◆ **THE TASK**: Could you print the stretch of lines below from the one with "2026年-2028年绿地信息采编项目的公开招标公" through the one with "Эксклюзив (exclusive)", exactly as they stand and without any pictures?
--- INPUT RECORDS Enclosed Below ---
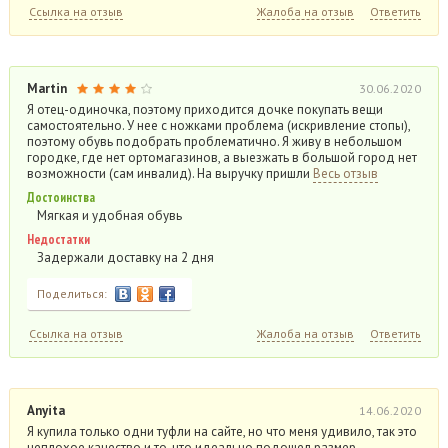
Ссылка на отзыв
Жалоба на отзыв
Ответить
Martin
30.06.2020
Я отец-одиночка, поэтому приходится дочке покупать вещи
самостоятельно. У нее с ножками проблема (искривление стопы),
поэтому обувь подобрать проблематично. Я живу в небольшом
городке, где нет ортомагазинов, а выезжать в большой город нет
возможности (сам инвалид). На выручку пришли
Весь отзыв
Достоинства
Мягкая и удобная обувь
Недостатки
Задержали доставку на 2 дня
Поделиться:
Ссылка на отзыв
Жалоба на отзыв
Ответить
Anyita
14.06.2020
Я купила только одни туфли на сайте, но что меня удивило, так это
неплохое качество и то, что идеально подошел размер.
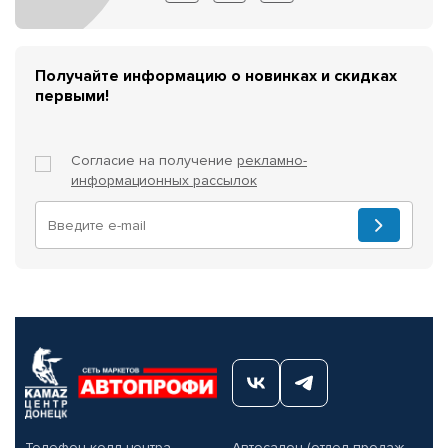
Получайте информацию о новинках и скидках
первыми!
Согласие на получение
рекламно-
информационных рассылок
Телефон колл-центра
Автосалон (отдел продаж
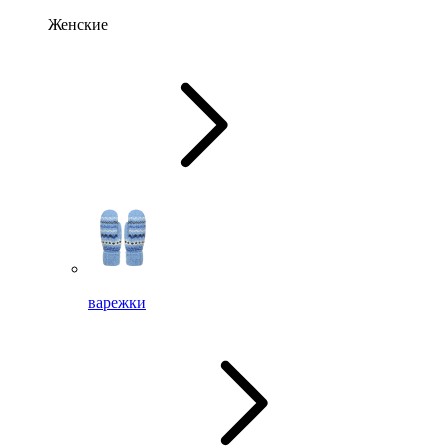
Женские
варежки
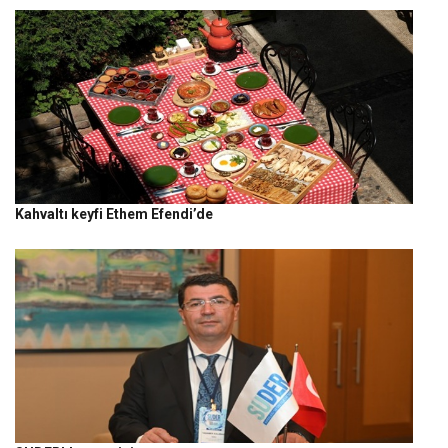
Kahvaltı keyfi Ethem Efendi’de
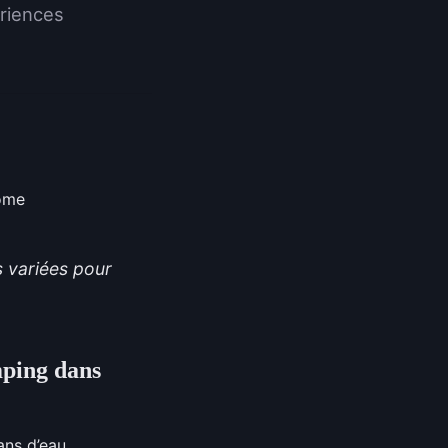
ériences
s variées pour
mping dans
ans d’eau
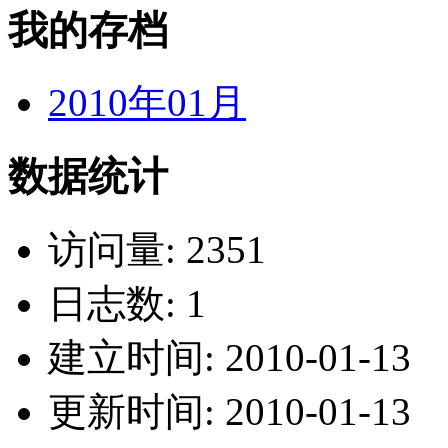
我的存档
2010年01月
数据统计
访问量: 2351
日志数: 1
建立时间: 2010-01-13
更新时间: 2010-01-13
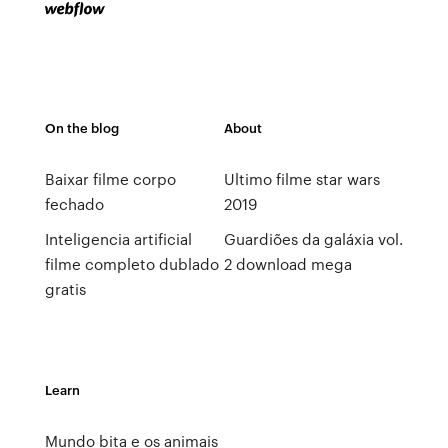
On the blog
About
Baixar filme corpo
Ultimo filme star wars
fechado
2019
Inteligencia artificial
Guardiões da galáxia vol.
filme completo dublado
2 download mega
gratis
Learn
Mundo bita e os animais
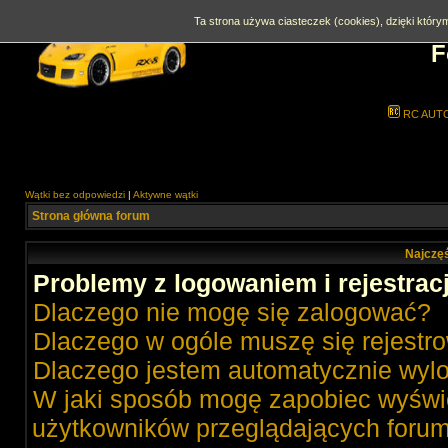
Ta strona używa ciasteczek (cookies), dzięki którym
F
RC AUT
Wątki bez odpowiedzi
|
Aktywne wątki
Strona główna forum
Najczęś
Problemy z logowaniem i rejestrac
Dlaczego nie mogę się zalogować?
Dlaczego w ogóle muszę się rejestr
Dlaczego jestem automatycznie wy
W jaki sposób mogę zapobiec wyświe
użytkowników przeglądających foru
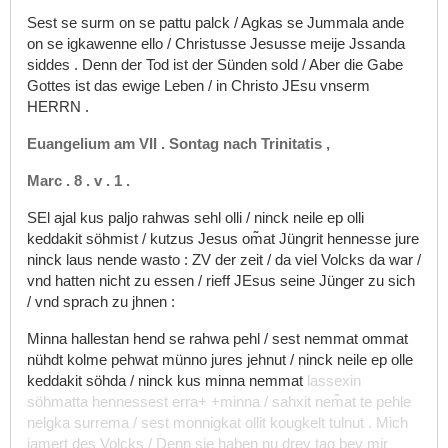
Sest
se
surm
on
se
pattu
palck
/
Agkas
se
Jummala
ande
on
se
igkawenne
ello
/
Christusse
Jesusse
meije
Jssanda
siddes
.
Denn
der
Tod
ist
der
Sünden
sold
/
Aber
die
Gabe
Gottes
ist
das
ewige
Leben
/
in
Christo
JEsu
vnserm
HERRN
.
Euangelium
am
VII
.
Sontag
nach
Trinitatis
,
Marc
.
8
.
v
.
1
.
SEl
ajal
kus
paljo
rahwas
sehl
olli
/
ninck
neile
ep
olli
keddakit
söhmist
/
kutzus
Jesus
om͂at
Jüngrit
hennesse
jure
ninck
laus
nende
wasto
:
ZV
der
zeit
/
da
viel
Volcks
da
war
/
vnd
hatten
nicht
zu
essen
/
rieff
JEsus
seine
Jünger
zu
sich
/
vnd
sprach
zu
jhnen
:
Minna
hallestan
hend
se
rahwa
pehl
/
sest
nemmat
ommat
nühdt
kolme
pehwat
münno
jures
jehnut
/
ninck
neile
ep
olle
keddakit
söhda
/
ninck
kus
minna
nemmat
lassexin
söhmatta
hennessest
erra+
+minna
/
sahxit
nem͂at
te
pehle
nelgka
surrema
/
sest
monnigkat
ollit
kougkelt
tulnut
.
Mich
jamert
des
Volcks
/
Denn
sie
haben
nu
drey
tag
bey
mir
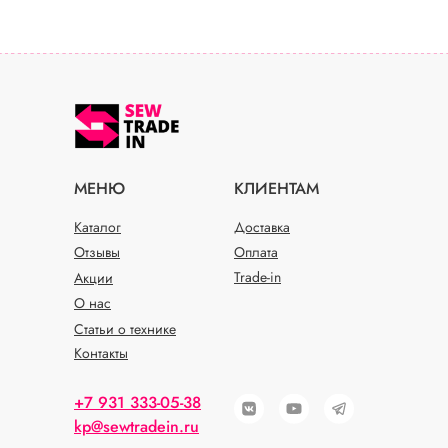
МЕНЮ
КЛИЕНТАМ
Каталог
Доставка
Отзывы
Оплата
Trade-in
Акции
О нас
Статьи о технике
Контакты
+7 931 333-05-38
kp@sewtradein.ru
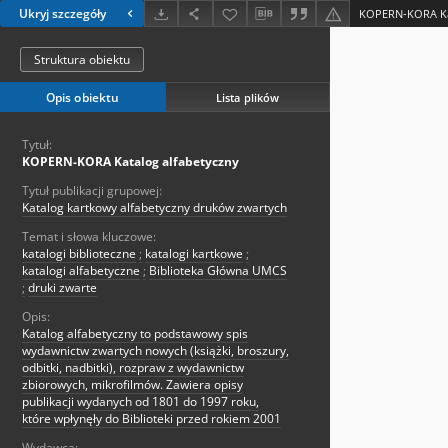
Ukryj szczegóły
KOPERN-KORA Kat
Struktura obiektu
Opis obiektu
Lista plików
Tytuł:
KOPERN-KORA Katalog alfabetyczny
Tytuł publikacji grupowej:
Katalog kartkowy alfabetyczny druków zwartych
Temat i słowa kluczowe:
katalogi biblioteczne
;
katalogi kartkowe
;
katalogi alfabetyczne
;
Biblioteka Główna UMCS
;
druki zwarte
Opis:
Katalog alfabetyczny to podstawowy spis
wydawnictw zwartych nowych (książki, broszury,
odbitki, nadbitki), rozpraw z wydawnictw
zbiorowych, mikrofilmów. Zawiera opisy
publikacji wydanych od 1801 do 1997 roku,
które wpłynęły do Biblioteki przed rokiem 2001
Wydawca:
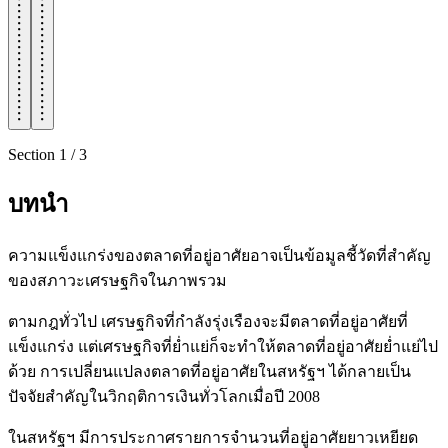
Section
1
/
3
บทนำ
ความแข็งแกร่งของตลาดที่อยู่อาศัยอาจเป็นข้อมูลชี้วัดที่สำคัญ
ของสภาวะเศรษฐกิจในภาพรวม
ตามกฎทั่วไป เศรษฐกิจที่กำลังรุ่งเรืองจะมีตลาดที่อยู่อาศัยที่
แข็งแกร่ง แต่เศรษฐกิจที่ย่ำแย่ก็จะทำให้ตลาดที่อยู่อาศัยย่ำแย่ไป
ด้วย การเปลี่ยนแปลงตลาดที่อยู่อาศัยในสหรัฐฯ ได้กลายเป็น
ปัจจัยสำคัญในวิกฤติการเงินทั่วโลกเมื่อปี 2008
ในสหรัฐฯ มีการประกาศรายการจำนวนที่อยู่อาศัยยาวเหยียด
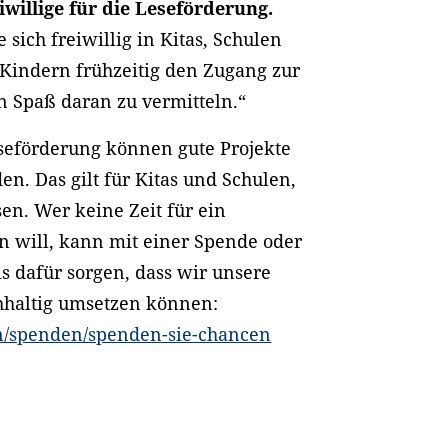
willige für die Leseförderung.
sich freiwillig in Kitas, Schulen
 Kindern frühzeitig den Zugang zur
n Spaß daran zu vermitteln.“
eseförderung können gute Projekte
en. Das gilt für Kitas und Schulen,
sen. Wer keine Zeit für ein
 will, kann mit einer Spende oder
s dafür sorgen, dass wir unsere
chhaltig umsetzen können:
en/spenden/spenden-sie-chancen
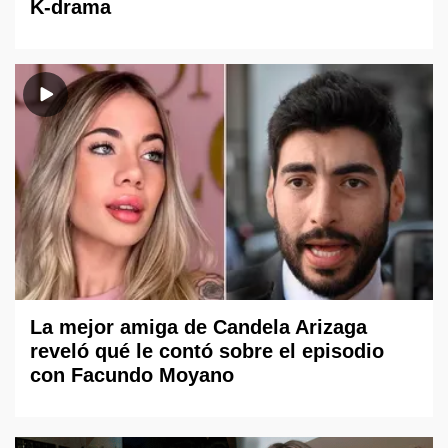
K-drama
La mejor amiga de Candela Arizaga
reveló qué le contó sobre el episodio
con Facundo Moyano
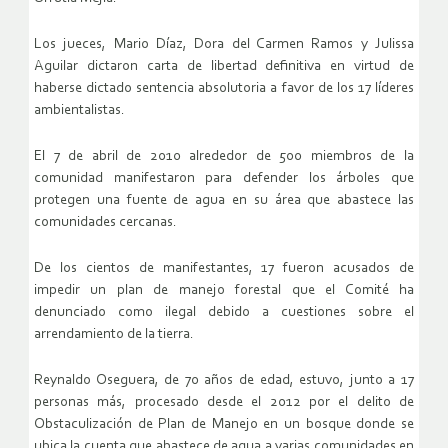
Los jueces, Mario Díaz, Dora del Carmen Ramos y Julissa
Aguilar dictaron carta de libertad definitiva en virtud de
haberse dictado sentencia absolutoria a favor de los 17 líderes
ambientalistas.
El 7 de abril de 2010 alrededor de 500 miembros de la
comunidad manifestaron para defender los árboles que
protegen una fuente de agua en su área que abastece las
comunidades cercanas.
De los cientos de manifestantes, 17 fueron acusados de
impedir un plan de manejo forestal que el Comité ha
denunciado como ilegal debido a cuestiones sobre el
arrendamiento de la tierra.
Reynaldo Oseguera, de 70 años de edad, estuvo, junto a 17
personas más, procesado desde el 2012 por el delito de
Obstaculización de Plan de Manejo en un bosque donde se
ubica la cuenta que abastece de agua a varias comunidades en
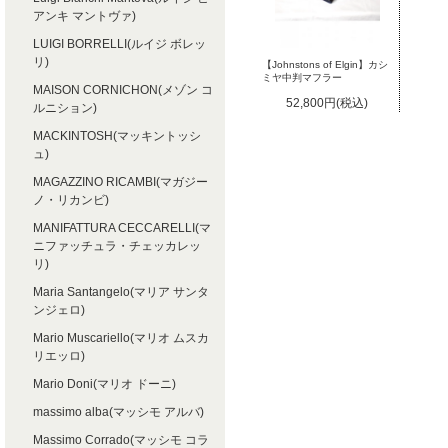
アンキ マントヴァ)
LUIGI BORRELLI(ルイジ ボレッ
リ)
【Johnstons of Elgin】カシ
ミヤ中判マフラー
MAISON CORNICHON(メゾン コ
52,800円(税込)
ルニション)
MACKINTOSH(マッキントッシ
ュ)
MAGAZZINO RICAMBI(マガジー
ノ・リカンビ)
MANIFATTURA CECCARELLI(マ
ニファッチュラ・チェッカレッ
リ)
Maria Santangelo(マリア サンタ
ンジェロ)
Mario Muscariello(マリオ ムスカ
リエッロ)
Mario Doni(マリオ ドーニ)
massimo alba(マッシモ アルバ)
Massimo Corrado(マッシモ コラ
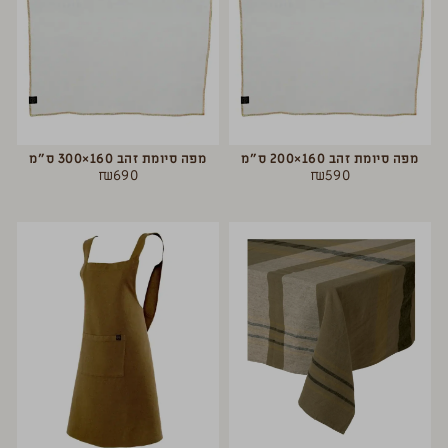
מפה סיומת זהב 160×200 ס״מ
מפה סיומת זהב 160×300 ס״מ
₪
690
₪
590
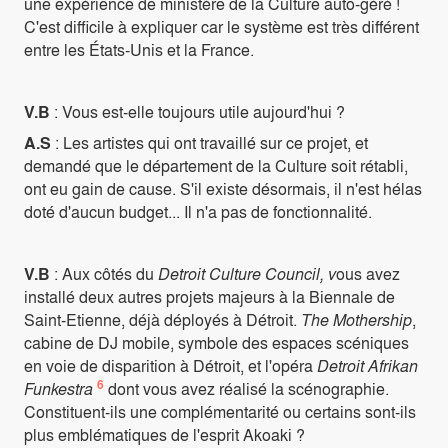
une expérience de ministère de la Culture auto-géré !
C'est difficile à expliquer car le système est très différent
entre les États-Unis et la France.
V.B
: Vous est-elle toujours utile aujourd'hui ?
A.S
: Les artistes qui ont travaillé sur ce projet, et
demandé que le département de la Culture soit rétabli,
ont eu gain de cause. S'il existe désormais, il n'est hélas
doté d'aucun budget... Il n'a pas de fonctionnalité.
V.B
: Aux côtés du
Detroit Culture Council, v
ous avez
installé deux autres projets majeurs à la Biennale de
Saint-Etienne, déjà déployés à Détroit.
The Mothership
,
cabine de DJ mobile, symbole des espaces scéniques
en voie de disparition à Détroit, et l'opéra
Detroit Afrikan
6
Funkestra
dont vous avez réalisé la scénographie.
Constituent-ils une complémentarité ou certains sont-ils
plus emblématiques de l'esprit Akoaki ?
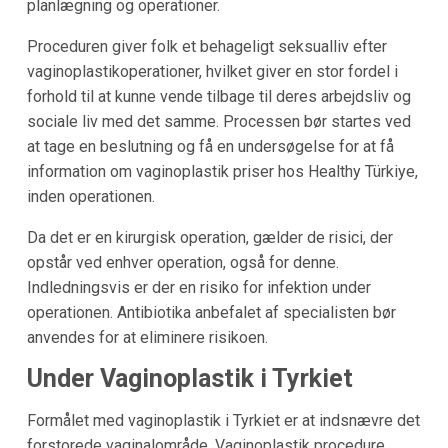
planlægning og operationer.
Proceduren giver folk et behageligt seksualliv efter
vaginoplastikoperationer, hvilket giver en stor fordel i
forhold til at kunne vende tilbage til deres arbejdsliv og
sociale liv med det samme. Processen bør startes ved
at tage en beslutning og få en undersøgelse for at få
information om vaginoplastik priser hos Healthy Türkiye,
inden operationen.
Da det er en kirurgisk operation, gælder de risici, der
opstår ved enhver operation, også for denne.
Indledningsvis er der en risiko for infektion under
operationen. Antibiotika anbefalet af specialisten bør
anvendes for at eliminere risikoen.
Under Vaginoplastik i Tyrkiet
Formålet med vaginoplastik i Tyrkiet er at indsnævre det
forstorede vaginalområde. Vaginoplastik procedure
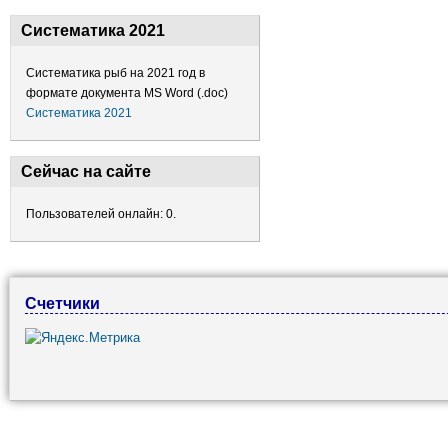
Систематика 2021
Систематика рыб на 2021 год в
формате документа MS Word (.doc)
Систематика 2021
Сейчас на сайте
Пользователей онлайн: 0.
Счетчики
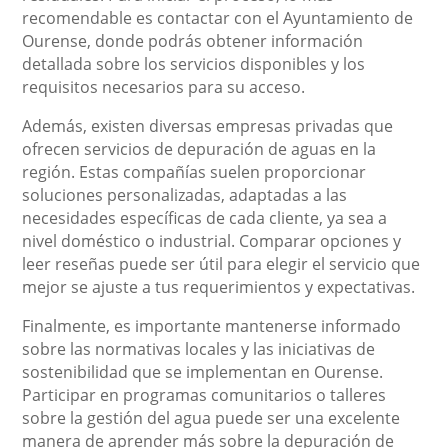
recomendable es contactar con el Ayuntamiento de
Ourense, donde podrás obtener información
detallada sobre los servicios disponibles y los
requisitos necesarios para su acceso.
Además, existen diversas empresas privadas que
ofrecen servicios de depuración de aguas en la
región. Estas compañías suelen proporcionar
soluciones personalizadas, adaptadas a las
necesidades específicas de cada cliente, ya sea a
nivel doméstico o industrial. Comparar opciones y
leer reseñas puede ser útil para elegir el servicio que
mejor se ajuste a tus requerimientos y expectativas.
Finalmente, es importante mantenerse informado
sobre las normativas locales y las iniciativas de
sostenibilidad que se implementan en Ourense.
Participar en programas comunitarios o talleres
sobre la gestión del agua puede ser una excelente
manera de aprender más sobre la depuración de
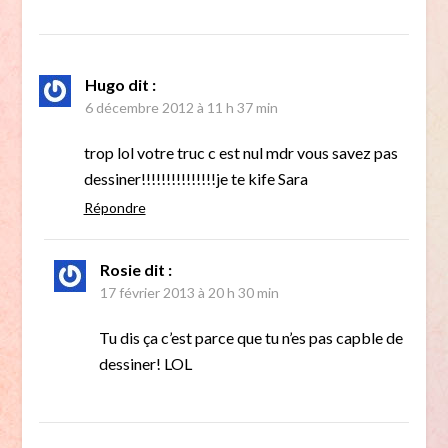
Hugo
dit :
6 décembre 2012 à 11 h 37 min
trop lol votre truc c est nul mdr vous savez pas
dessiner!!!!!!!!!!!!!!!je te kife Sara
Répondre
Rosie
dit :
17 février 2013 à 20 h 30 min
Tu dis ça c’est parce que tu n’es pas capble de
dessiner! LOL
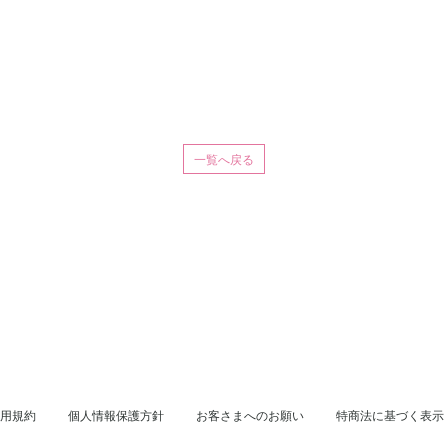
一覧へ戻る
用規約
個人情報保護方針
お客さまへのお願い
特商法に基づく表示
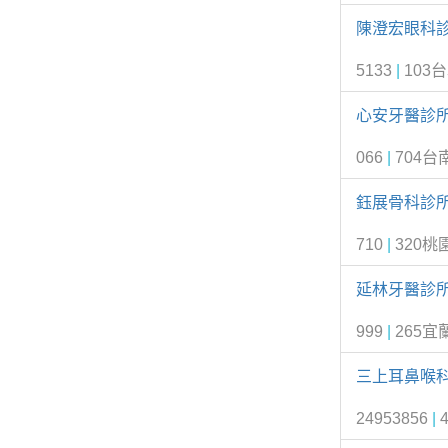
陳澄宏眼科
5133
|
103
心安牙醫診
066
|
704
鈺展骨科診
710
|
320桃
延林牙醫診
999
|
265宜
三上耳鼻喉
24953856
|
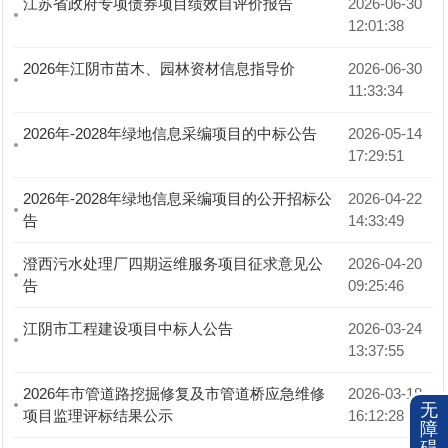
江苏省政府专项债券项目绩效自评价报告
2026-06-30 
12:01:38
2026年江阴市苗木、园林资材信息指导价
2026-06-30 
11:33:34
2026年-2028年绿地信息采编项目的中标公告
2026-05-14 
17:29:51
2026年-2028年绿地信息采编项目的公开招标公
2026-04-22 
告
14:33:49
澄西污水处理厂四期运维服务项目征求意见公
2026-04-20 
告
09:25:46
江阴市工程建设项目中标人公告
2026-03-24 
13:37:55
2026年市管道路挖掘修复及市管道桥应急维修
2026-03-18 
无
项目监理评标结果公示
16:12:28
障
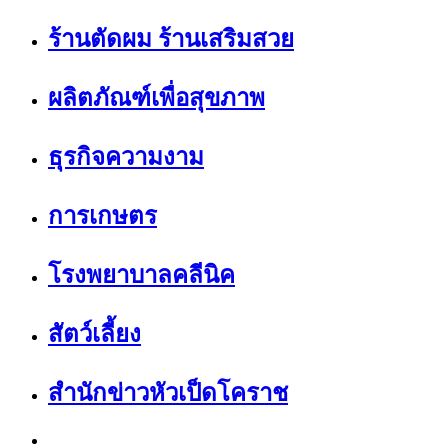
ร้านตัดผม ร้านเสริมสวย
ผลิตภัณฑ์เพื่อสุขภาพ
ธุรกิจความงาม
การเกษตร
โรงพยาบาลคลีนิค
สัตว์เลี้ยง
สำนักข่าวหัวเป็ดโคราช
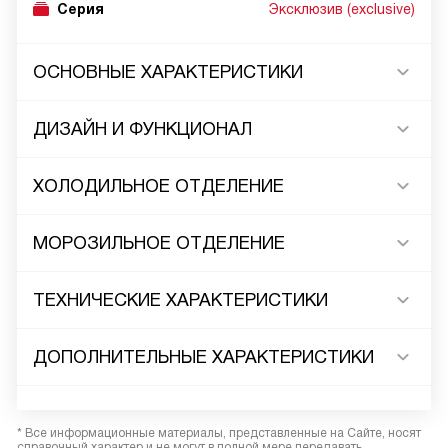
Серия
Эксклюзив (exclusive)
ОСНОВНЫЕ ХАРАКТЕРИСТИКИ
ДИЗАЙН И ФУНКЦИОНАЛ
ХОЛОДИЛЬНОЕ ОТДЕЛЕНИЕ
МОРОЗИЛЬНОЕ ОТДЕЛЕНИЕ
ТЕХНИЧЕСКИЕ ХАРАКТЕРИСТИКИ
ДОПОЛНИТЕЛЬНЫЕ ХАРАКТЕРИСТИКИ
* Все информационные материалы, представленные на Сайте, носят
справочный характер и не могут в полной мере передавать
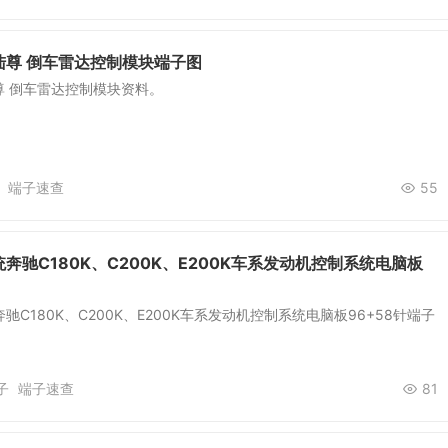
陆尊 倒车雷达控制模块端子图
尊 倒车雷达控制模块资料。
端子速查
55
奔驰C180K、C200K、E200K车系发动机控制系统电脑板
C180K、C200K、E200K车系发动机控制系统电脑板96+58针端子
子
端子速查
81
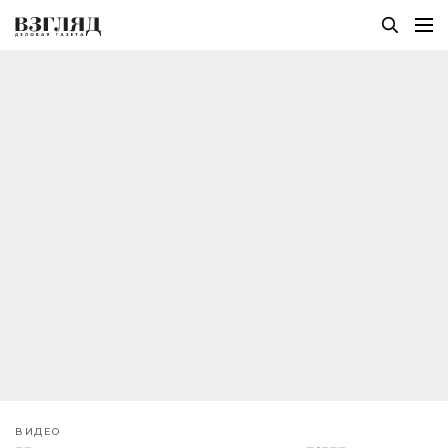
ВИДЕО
--- End of Enclosed INPUT RECORDS ---
◆ **SOLVED EXERCISE**:
2026年-2028年绿地信息采编项目的公开招标公
2026-04-22 
告
14:33:49
澄西污水处理厂四期运维服务项目征求意见公
2026-04-20 
告
09:25:46
江阴市工程建设项目中标人公告
2026-03-24 
13:37:55
2026年市管道路挖掘修复及市管道桥应急维修
2026-03-18 
无
项目监理评标结果公示
16:12:28
障
ร้านตัดผม ร้านเสริมสวย
ผลิตภัณฑ์เพื่อสุขภาพ
ธุรกิจความงาม
การเกษตร
โรงพยาบาลคลีนิค
สัตว์เลี้ยง
สำนักข่าวหัวเป็ดโคราช
Серия
Эксклюзив (exclusive)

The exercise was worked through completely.